'''
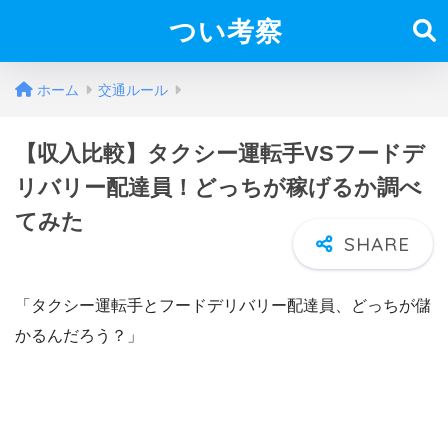
つい考察
ホーム
交通ルール
【収入比較】タクシー運転手VSフードデ
リバリー配達員！どっちが稼げるか調べ
てみた
「タクシー運転手とフードデリバリー配達員、どっちが儲
かるんだろう？」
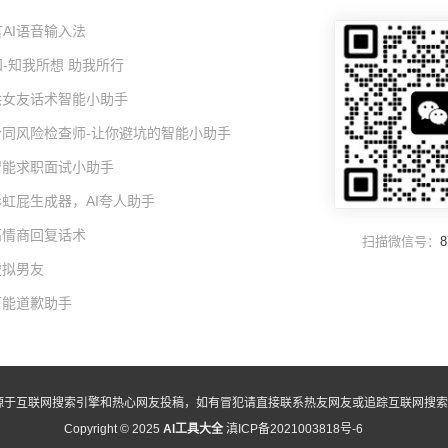
AI语音输入法
-知我所想 助我所行
I哄女友话术智能小助手
I合同风险检查师-让你避坑的智能小助手
I智能求职面试小助手
彩虹屁生成器，AI夸人助手
高情商回复话术
扫描微信号：
8
虚拟男友
万能道歉助手
源于互联网搜索引擎和热心网友投稿，如有冒犯请直接联系热友网友或追踪互联网搜索
Copyright © 2025
AI工具大全
滇ICP备2021003818号-6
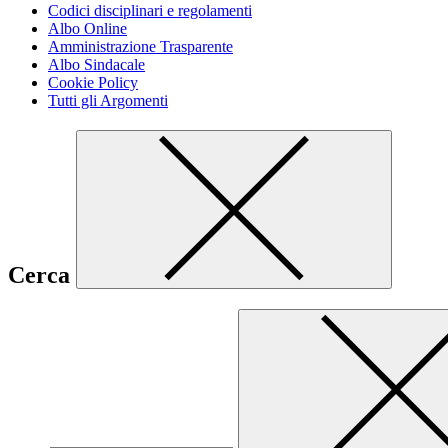
Codici disciplinari e regolamenti
Albo Online
Amministrazione Trasparente
Albo Sindacale
Cookie Policy
Tutti gli Argomenti
Cerca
'''
A faithful, complete copy of the entries is required, without the pictures.

つい考察
ホーム
交通ルール
【収入比較】タクシー運転手VSフードデ
リバリー配達員！どっちが稼げるか調べ
てみた
「タクシー運転手とフードデリバリー配達員、どっちが儲
かるんだろう？」
AI语音输入法
-知我所想 助我所行
I哄女友话术智能小助手
I合同风险检查师-让你避坑的智能小助手
I智能求职面试小助手
彩虹屁生成器，AI夸人助手
高情商回复话术
扫描微信号：
8
虚拟男友
万能道歉助手
源于互联网搜索引擎和热心网友投稿，如有冒犯请直接联系热友网友或追踪互联网搜索
Copyright © 2025
AI工具大全
滇ICP备2021003818号-6
Codici disciplinari e regolamenti
Albo Online
Amministrazione Trasparente
Albo Sindacale
Cookie Policy
Tutti gli Argomenti
Cerca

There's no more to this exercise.